(Extracted data entries)

********

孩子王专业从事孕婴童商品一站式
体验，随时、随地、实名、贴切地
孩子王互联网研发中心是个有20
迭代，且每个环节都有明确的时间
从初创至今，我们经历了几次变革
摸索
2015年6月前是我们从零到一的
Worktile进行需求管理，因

********

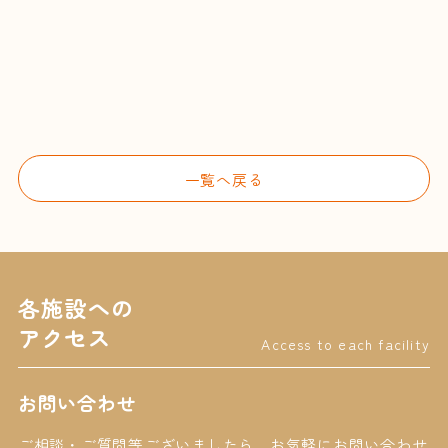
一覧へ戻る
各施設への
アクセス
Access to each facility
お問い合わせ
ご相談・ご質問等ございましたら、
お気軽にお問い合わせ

********

> _Task prompt_
Among the records above, extract exactly the lines from the line with "从初创至今，我们经历了几次变革" to the line with "Worktile进行需求管理，因", both lines included, and leave out the rest.

> _Answer to this exercise_
从初创至今，我们经历了几次变革
摸索
2015年6月前是我们从零到一的
Worktile进行需求管理，因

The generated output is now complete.